U.S. large growth still outperformed value for the quarter but that outperformance narrowed towards the end of March. Small cap outperformed large cap after having lagged for much of the quarter. Technology and consumer discretionary sectors were the only positive sector performers for the quarter, but they gave back some of their gains in March. Financials held up for the quarter but then gave back their gains over concerns on rising funding costs (LIBOR/OIS spread) and a flattening U.S. Treasury Yield curve that makes long-term lending less attractive versus short-term borrowing.
International markets turned in mixed returns with Emerging Markets and Japan leading all major regions while broader Asia and Europe lagged. Investors are growing increasingly nervous about Japan Prime Minister Shinzo Abe's alleged involvement in a scandal over the sale of public land to a private school closely connected to the Abe family. Should Abe be forced to resign over the scandal, a leadership crisis could ensue, possibly derailing the economic improvement under Abenomics.

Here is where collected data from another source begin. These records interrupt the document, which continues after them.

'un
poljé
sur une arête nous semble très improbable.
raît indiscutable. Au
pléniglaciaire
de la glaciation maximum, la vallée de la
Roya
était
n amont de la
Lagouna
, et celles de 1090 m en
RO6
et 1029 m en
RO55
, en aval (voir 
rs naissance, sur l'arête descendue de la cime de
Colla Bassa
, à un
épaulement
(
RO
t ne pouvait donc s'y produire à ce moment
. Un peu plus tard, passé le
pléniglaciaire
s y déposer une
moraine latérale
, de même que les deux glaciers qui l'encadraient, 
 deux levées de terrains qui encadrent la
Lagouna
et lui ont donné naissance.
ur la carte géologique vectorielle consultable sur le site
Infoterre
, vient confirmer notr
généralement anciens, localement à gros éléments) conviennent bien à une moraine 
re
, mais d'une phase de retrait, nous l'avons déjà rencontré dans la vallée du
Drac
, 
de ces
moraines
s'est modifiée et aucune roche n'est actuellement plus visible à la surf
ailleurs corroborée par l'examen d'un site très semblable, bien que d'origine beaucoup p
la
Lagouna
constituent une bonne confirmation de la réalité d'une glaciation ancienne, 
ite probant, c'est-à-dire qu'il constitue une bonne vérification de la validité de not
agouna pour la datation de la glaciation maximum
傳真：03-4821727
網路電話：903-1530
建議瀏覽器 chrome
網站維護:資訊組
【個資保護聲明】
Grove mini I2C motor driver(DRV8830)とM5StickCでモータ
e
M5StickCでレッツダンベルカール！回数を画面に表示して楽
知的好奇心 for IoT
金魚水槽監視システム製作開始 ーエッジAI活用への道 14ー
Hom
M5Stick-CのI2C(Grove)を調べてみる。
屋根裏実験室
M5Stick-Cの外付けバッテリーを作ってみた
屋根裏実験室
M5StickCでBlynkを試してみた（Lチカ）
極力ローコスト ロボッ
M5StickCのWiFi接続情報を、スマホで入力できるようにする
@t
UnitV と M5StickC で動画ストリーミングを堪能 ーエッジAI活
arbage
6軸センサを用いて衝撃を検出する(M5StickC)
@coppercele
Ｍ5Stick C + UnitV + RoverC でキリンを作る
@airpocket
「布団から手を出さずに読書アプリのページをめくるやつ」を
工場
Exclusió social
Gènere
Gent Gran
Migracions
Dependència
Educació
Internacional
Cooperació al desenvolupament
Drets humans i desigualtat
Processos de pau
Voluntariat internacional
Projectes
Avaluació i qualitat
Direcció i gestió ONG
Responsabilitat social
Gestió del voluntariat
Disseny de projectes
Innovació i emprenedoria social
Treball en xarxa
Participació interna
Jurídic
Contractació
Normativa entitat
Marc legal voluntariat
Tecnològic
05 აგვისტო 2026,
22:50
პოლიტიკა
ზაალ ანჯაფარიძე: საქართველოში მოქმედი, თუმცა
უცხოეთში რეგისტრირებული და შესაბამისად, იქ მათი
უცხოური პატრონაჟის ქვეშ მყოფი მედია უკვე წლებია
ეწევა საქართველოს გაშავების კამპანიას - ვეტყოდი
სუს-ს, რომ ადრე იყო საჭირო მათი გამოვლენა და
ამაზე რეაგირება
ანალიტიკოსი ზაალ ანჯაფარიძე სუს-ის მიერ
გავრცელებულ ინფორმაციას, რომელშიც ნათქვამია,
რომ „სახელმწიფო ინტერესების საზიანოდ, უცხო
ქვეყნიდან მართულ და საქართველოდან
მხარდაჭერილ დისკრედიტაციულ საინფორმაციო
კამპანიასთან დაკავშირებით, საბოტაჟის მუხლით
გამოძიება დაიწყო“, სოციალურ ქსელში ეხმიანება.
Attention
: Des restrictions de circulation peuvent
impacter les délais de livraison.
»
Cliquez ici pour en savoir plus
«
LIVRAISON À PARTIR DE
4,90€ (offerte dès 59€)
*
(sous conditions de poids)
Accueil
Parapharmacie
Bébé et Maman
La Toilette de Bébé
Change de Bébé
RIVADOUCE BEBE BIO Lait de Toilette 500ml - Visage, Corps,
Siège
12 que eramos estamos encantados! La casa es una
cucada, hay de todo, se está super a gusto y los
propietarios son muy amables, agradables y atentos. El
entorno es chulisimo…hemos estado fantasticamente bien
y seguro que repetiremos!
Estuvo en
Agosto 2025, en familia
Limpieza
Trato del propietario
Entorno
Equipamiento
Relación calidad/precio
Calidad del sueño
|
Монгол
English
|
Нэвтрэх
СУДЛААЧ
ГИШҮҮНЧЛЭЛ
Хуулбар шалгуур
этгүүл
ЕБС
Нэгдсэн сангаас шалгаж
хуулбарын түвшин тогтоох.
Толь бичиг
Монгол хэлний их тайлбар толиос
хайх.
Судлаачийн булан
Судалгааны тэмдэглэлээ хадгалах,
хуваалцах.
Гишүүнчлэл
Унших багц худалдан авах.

Finally, 5-year/5-year forward inflation expectations and the flattening of the 2-10 year U.S. Treasury term structure suggest fixed income investors are not expecting an upsurge in long-term inflation and imply that there is a lid to Federal Reserve Rate hikes. If the markets were concerned about the economy sliding into a deflationary recession, then we would likely see those concerns being priced into long-term inflation expectations dropping well below 2% and the term structure inverting with short-term rates exceeding long-term rates.